### [What the task asks]
Straight copy, no pictures: transcribe each entry as it stands.
######
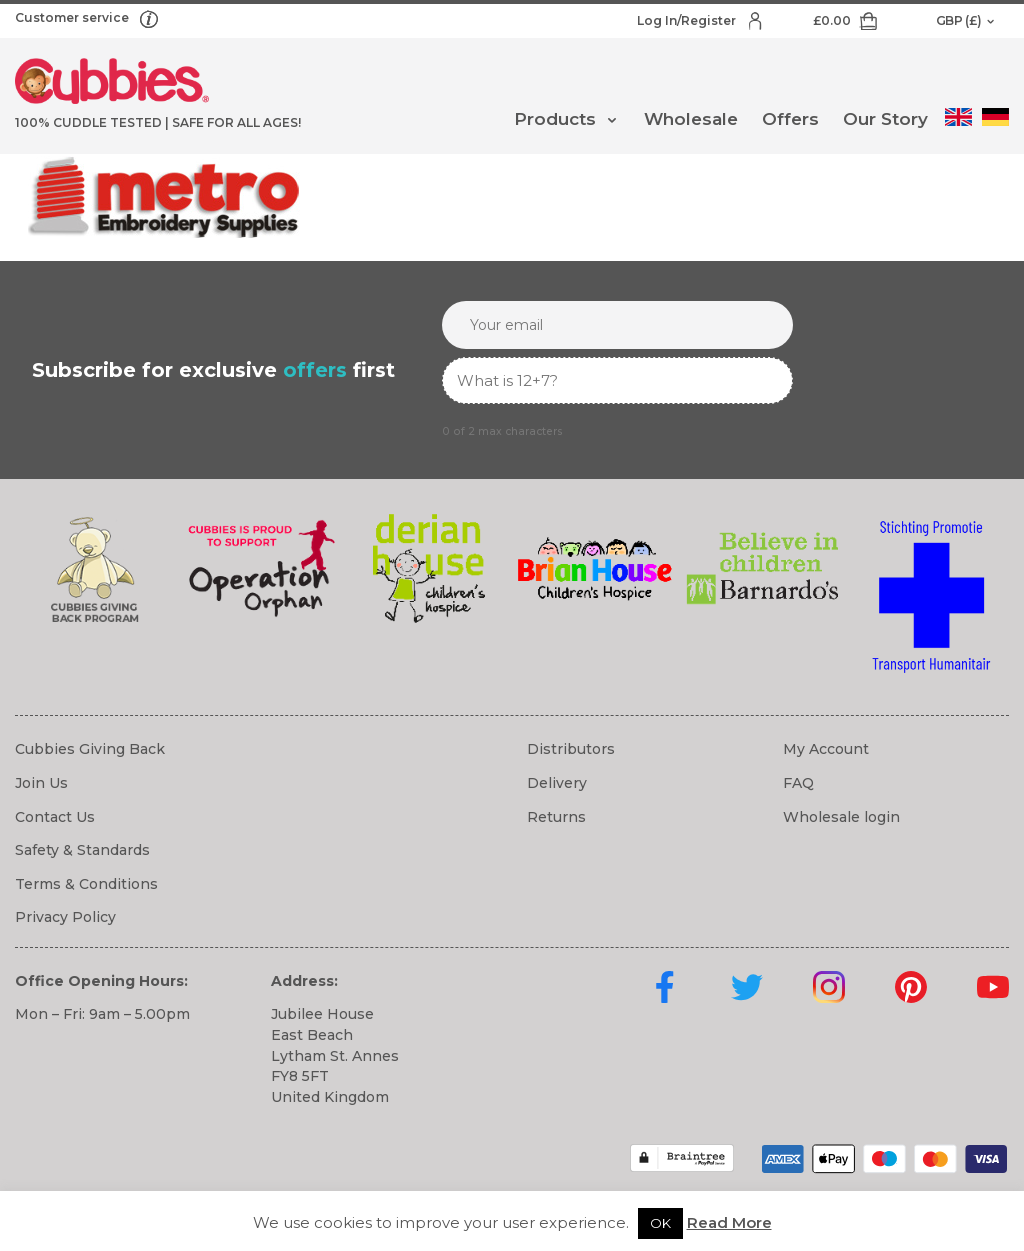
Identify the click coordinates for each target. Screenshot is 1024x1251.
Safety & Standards (82, 850)
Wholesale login (841, 817)
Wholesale (691, 119)
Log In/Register (688, 20)
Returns (556, 817)
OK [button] (660, 1223)
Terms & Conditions (86, 884)
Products (555, 119)
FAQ (798, 783)
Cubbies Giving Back (90, 749)
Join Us (41, 783)
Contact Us (55, 817)
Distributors (571, 749)
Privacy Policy (65, 917)
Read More (729, 1222)
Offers (790, 119)
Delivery (557, 783)
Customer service (73, 17)
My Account (826, 749)
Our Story (885, 119)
######
### [Solution below]
Identify the click coordinates for each target. Screenshot is 1024x1251.
Safety & Standards (82, 850)
Wholesale login (841, 817)
Wholesale (691, 119)
Log In/Register (688, 20)
Returns (556, 817)
OK [button] (660, 1223)
Terms & Conditions (86, 884)
Products (555, 119)
FAQ (798, 783)
Cubbies Giving Back (90, 749)
Join Us (41, 783)
Contact Us (55, 817)
Distributors (571, 749)
Privacy Policy (65, 917)
Read More (729, 1222)
Offers (790, 119)
Delivery (557, 783)
Customer service (73, 17)
My Account (826, 749)
Our Story (885, 119)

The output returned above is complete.